Temperature Dependence of Electrochemical DNA Charge Transport: Influence of a Mismatch

Abstract

Charge transfer through DNA is of interest as DNA is both the quintessential biomolecule of all living organisms and a self-organizing element in bioelectronic circuits and sensing applications. Here, we report the temperature-dependent properties of DNA charge transport in an electronically relevant arrangement of DNA monolayers on gold under biologically relevant conditions, and we track the effects of incorporating a CA single base pair mismatch.
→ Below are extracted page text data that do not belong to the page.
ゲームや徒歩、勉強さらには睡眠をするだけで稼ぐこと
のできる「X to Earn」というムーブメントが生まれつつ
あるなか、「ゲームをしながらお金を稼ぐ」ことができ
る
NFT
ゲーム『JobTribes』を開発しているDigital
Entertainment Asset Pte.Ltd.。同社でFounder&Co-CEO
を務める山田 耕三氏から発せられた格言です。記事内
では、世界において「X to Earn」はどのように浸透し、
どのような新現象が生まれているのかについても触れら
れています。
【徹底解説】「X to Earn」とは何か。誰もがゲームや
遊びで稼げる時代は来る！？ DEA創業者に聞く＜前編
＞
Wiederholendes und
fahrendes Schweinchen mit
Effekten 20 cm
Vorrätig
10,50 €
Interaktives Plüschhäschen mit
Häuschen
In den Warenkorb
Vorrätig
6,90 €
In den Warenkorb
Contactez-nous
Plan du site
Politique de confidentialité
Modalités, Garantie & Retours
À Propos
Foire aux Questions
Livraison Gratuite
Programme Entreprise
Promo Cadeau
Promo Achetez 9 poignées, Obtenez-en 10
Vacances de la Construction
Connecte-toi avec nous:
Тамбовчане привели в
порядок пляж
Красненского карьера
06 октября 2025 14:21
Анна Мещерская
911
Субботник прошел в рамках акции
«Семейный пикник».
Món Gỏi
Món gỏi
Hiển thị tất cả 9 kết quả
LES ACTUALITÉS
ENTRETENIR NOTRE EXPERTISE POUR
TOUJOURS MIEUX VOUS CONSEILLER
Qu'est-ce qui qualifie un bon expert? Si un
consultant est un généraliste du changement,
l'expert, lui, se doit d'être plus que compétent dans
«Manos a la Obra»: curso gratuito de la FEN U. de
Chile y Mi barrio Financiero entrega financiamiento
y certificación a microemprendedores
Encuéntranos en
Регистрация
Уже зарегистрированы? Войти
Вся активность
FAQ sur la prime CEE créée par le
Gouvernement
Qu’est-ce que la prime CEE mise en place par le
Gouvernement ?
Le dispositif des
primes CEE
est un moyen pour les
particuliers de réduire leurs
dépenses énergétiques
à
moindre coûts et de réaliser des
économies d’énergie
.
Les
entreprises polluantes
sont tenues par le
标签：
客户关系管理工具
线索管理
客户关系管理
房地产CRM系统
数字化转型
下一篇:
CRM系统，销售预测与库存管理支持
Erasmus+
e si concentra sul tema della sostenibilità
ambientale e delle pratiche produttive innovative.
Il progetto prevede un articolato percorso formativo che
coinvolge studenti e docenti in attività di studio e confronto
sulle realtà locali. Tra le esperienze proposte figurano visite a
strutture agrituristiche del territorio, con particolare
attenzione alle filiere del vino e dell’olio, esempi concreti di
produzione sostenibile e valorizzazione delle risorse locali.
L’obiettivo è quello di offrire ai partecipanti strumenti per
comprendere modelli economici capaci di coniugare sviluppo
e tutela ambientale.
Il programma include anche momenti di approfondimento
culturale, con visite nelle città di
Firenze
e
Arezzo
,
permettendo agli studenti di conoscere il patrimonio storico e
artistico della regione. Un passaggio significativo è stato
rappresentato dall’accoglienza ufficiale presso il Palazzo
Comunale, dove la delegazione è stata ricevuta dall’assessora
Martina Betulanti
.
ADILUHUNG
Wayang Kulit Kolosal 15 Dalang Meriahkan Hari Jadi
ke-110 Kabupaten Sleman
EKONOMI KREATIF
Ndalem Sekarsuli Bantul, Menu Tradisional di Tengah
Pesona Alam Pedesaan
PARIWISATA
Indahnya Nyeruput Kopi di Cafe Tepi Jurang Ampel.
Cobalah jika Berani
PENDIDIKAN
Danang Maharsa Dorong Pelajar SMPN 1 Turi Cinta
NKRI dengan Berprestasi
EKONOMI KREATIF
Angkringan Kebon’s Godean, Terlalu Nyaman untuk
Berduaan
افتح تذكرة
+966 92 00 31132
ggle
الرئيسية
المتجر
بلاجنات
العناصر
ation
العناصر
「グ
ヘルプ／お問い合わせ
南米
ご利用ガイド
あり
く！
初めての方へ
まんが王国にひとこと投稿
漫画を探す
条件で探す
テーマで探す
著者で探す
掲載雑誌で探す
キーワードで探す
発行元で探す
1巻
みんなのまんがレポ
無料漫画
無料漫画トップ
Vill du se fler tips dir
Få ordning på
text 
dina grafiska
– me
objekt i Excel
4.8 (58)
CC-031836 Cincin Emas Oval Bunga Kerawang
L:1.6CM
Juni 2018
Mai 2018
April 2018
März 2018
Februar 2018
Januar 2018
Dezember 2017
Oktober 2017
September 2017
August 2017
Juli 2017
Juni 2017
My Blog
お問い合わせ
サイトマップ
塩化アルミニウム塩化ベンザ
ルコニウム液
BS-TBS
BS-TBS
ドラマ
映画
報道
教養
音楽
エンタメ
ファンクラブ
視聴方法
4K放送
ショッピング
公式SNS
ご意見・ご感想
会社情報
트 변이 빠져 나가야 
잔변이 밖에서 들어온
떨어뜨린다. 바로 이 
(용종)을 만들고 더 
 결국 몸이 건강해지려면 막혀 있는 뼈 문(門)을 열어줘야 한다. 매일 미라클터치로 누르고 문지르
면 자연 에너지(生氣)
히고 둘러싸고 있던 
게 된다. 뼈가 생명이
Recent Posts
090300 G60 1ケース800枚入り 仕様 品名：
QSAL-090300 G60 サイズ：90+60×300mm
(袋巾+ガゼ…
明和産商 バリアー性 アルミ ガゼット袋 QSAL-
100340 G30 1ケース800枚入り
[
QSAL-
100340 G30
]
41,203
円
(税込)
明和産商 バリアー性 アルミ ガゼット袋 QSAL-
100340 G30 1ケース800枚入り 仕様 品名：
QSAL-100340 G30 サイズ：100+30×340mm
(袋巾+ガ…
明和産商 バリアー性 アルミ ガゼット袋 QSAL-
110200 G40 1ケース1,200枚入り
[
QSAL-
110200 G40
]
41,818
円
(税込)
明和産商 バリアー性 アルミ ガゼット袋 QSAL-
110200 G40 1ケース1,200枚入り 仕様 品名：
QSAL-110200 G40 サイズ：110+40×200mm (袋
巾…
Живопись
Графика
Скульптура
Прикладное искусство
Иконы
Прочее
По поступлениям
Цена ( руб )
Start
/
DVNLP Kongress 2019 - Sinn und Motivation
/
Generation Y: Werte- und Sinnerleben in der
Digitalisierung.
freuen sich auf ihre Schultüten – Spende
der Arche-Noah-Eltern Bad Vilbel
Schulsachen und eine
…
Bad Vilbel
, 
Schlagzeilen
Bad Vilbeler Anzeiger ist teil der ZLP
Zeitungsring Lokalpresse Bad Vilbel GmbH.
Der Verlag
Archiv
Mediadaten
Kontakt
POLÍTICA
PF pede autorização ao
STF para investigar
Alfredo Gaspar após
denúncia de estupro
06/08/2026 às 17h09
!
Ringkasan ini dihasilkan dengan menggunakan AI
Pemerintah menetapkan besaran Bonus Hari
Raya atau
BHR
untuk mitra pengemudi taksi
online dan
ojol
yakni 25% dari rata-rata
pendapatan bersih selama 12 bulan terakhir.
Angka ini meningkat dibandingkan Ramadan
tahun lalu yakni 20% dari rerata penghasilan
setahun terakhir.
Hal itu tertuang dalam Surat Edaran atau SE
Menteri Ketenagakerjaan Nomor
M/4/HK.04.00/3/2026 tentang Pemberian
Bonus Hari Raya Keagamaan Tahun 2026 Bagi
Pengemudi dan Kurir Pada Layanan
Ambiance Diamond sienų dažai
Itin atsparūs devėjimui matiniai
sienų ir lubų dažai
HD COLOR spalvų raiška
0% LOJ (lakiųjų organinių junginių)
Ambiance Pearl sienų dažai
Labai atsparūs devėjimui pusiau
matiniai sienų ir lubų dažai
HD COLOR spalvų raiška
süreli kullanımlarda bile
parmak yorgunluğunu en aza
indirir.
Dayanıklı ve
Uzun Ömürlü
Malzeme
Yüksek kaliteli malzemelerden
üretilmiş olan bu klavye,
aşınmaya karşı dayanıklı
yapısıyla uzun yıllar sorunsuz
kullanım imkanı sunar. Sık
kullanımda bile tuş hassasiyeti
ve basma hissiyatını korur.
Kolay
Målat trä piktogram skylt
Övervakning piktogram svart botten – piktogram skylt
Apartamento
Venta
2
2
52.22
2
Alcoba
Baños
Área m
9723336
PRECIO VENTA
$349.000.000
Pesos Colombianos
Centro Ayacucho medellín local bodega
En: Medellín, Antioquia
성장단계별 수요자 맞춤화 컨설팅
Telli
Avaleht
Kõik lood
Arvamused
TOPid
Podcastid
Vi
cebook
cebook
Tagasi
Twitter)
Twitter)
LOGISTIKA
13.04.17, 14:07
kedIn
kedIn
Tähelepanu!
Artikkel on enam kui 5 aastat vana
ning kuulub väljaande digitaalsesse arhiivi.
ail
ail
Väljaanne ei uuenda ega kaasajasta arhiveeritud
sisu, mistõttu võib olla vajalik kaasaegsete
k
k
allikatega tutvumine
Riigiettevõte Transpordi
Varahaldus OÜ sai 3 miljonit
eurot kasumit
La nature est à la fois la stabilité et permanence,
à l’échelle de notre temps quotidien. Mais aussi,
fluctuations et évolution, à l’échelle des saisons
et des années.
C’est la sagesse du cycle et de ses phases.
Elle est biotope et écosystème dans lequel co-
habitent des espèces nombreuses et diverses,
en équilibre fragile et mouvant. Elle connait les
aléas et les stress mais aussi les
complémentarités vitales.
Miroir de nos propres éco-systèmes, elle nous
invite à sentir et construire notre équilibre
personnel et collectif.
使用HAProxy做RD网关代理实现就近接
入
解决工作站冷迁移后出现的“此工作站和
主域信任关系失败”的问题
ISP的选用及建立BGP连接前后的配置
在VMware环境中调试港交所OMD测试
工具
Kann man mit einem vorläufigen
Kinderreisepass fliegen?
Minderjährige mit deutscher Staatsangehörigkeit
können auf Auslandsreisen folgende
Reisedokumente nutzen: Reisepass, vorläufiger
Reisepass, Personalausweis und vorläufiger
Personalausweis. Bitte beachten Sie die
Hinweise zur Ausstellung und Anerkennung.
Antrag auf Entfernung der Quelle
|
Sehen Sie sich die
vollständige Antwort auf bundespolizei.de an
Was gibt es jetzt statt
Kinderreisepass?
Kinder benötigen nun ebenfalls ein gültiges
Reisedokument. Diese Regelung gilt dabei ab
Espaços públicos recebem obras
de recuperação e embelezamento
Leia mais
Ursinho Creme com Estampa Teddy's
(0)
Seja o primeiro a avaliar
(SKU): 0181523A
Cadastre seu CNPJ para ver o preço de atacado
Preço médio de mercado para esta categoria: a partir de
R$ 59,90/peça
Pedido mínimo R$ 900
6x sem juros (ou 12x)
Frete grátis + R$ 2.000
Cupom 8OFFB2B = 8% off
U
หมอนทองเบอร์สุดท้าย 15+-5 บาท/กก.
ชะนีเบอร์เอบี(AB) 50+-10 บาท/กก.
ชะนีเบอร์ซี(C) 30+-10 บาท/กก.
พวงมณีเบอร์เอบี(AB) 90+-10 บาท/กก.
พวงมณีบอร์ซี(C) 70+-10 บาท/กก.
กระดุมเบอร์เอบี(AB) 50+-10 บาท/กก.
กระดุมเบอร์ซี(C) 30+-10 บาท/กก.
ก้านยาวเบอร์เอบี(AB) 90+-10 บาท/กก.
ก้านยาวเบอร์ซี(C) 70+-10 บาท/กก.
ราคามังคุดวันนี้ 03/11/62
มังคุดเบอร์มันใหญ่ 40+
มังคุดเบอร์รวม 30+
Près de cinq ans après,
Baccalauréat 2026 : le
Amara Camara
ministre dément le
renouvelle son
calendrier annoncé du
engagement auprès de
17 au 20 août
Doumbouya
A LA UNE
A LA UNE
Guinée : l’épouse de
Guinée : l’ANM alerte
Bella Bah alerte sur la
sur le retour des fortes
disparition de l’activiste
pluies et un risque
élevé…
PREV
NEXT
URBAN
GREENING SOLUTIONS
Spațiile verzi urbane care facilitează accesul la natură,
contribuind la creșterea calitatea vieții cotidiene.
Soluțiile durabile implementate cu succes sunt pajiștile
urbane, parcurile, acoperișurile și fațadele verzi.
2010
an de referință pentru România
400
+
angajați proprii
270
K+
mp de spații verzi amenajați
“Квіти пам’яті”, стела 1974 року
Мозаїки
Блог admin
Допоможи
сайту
Charge transfer (CT) through double stranded, 17mer monolayers was monitored by following the yield of electrochemical reduction of a Nile blue redox probe conjugated to a modified thymine. Analysis with cyclic voltammetry and square wave voltammetry shows that DNA CT increases significantly with temperature, indicative of more DNA bridges becoming active for transport. The mismatch was found to attenuate DNA CT at lower temperatures, but the effect of the mismatch diminished as temperature was increased. Voltammograms were analyzed to extract the electron transfer rate k(0), the electron transfer coefficient α, and the redox-active surface coverage Γ*. Arrhenius behavior was observed, with activation energies of 100 meV for electron transfer through well-matched DNA. Single CA mismatches increased the activation energy by 60 meV. These results have clear implications for sensing applications and are evaluated with respect to the prominent models of DNA CT.